Diversity in the Workplace: Overcoming the Analysis Paralysis
Corporate diversity is always a hot topic, regardless of industry. As I recently discussed on M&M Global, the creative world took its turn in the hot seat at the annual Cannes Lions conference earlier this summer.
A major theme of the event, creatives are well aware of the benefit of a diverse workforce. Diversity is good for creativity, staying in touch with audiences, pushing the boundaries, critical thinking and creating competitive advantage. In fact, a seminal McKinsey Diversity Matters report, proved that a gender-diverse company is likely to be 15 percent more profitable and diverse teams can boost profits by 35 percent.

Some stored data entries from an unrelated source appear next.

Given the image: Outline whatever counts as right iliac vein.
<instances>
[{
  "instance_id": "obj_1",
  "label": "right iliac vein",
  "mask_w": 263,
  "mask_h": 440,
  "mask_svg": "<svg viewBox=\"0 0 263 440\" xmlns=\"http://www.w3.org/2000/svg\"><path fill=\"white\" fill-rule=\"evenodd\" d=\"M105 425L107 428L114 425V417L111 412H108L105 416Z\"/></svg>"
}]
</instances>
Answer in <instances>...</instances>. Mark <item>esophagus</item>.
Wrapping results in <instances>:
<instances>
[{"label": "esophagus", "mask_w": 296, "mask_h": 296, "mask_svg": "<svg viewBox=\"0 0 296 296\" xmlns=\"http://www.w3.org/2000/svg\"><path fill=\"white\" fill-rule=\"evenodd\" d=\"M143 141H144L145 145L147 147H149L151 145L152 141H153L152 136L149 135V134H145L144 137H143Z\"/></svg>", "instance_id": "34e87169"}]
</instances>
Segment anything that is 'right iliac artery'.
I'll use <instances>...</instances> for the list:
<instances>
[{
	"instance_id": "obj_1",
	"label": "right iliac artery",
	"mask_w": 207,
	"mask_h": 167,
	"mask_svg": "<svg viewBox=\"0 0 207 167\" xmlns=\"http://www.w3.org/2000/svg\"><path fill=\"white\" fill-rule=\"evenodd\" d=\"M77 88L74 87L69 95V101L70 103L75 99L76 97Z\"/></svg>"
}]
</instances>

So if companies – creative or otherwise – understand the value, why the delay in instigating meaningful change? Why do organizations struggle to change and why, in 2017, do we still see industries dominated by a lack of diversity?

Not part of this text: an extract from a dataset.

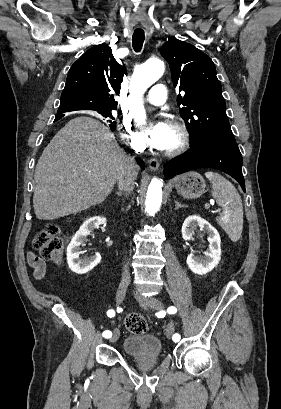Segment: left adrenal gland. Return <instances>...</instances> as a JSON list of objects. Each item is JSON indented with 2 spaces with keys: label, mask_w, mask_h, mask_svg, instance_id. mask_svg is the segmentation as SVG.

There are multiple, complex priorities to address, and often executives don’t know where to start when it comes to putting a diversity strategy in place. Should the focus be on gender balance, or ethnic diversity? What about age diversity or socio-economic diversity? What types of diversity should be represented? Companies understandably become paralysed and locked into analysis, rather than concrete action.
When companies experience this analysis-paralysis, the only place to start is by breaking down the plan into its manageable parts. A diversity program is no different. In fact, it’s even more important with a diversity program that the strategy is transparent to all employees, and in line with the company’s overall strategy, because this promotes a feeling of inclusivity and embeds this ethos into culture.

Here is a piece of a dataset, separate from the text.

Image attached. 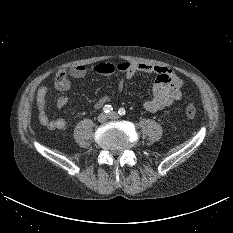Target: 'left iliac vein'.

When planning your diversity approach, consider these questions for success:
What are the objectives of your diversity program?
It could be to raise the bar on the standard of work produced, to improve team collaboration or to create a more inclusive workplace culture to attract and retain the best talent. Articulating a clear aim will mean you are more likely to be successful and engage employees.
How does your diversity strategy fit with your overall strategy?
Your diversity strategy should be reflected in all aspects of your overall business approach, starting with your recruitment process.
Which aspect of diversity is your top priority?
Organizations must decide whether to give total focus to one area at a time or have a broader focus with multiple internal campaigns running alongside each other. The key is to be clear about the plan to demonstrate leadership and assuage naysayers.
What goals are you going to set to achieve your objectives in your chosen area(s)?
For each goal, decide how you are going to measure progress as you go, ideally setting timeframes, quantitative targets and benchmarks that everyone can see. This not only gives your strategy a structure but it empowers employees to take action as well, and be inspired by their colleagues.
What processes are you going to put in place to achieve these goals?
If your objective is to eliminate unconscious bias from your recruitment process, for example, you need to be clear about how you are going to achieve this – whether from blind CVs or ensuring interviewees undergo unconscious bias training. The more tangible tools you can include in your plan, the more likely you are to succeed and inspire action in others.
How are you going to communicate your progress to all employees?
Celebrating progress in an open environment will motivate employees. As well as traditional tools like internal newsletters and posters, consider online platforms where everyone can contribute their comments and suggestions, as well as record their successes.